Nel 2013 gli viene affidata la realizzazione di un’opera in bronzo per la tomba monumentale di Lucio Dalla a Bologna, in collaborazione con la Fonderia Venturi.
Nel 2015 partecipa all’Expo Milano, presentando un’opera, che fa parte del progetto “Scultura Mosaico”, nel Padiglione Eataly, insieme al Gruppo Mosaicisti di Marco Santi, Ravenna.

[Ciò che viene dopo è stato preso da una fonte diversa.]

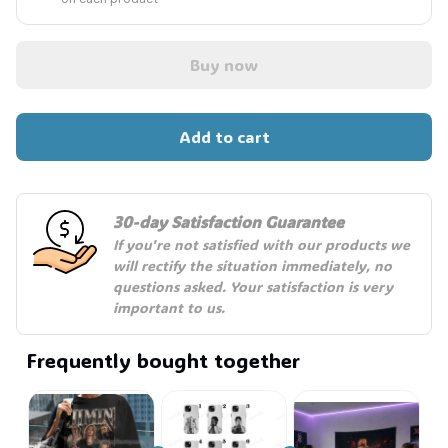
Buy now
💀
Add to cart
30-day Satisfaction Guarantee
If you're not satisfied with our products we 
will rectify the situation immediately, no 
questions asked. Your satisfaction is very 
important to us.
Frequently bought together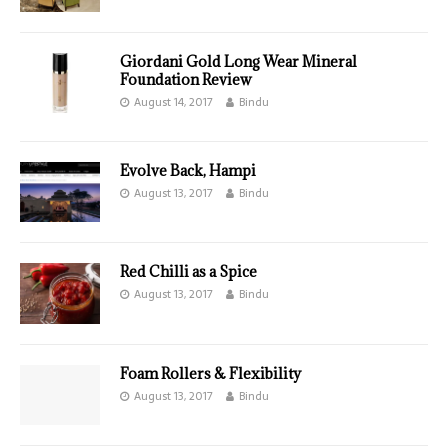
Giordani Gold Long Wear Mineral
Foundation Review
August 14, 2017
Bindu
Evolve Back, Hampi
August 13, 2017
Bindu
Red Chilli as a Spice
August 13, 2017
Bindu
Foam Rollers & Flexibility
August 13, 2017
Bindu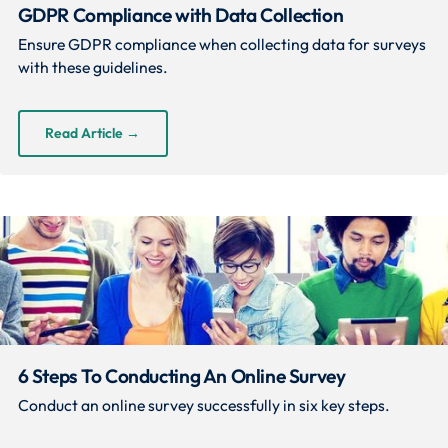
GDPR Compliance with Data Collection
Ensure GDPR compliance when collecting data for surveys
with these guidelines.
Read Article
→
6 Steps To Conducting An Online Survey
Conduct an online survey successfully in six key steps.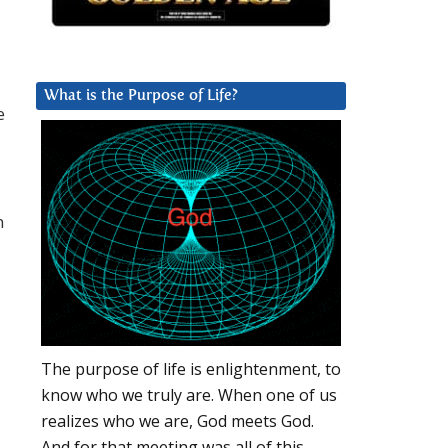
What is the Purpose of Life?
e
m
The purpose of life is enlightenment, to
know who we truly are. When one of us
realizes who we are, God meets God.
And for that meeting was all of this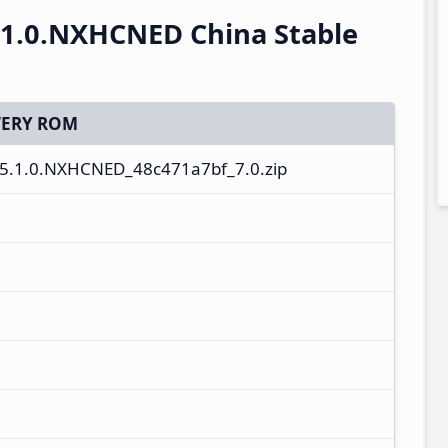
.1.0.NXHCNED China Stable
ERY ROM
5.1.0.NXHCNED_48c471a7bf_7.0.zip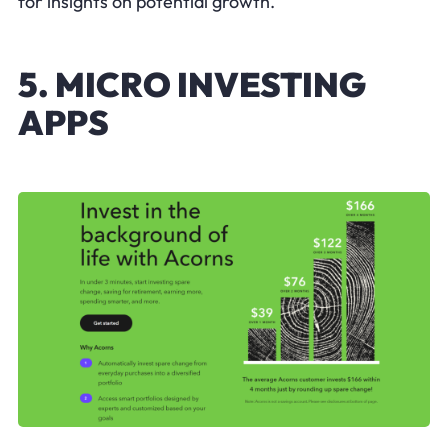
for insights on potential growth.
5. MICRO INVESTING
APPS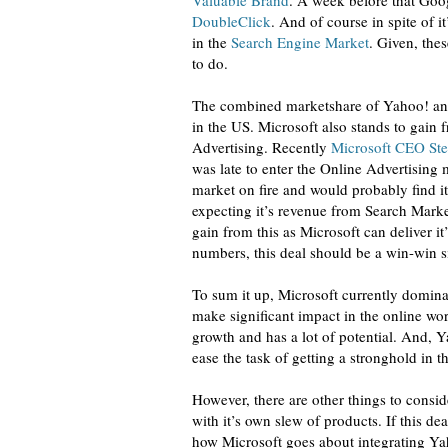
Valuable Brand
. A week before that Goo
DoubleClick
. And of course in spite of 
in the
Search Engine Market
. Given, the
to do.
The combined marketshare of Yahoo! an
in the US. Microsoft also stands to gain 
Advertising. Recently
Microsoft CEO Ste
was late to enter the Online Advertising
market on fire and would probably find i
expecting it’s revenue from Search Marke
gain from this as Microsoft can deliver i
numbers, this deal should be a win-win s
To sum it up, Microsoft currently dominat
make significant impact in the online worl
growth and has a lot of potential. And,
ease the task of getting a stronghold in th
However, there are other things to conside
with it’s own slew of products. If this dea
how Microsoft goes about integrating Yah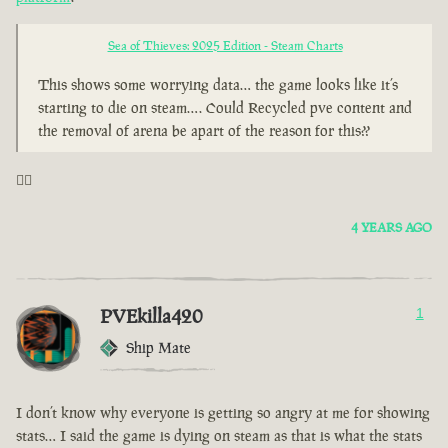
Sea of Thieves: 2025 Edition - Steam Charts
This shows some worrying data… the game looks like it’s
starting to die on steam…. Could Recycled pve content and
the removal of arena be apart of the reason for this??
🤦‍♂️
4 YEARS AGO
PVEkilla420
1
Ship Mate
I don’t know why everyone is getting so angry at me for showing
stats… I said the game is dying on steam as that is what the stats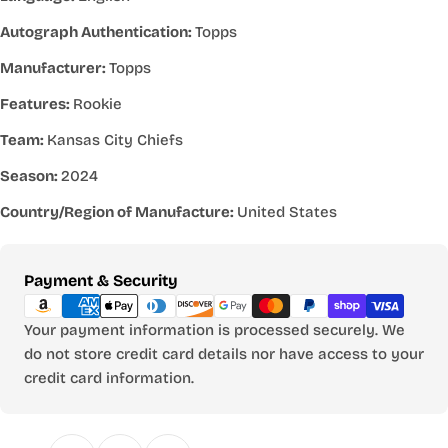
Autograph Authentication:
Topps
Manufacturer:
Topps
Features:
Rookie
Team:
Kansas City Chiefs
Season:
2024
Country/Region of Manufacture:
United States
Payment
Payment & Security
methods
Your payment information is processed securely. We
do not store credit card details nor have access to your
credit card information.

Nel 2017 Santé Paladino partecipa al progetto interdisciplinare “Sacre du Printemps” di Beth Vermeer, Design of the Universe, nell’Orto Botanico Brera dell’Università di Milano dove presenta l’installazione ambientale site specific “Capo Kosmos”, sotto la forma di un cranio parziale in resina con superficie ossidata e collocata sulla guaina, volutamente in contatto fisico con il suolo dell’Orto, accogliendo all’interno della testa un grande albero dello stesso Orto, connotando l’obiettivo programmatico dell’artista di fare convivere l’uomo con la natura.
Nel 2018 l’artista espone una scultura nella Corte del Museo Civico Pinacoteca Crociani, nel contesto di “Tardi nel Sogno. Visioni Incrociate tra Astronomia e Arte” e una seconda nell’Enoteca De’ Ricci, Montepulciano.
Nel 2019 partecipa alla mostra collettiva itinerante “Cibarie Leonardesche” dedicato a Leonardo da Vinci nello Studio Rosai, Firenze, al Festival della Scienza Cassano delle Murge, alla Rome Art Week e a Palazzo Stella, Genova.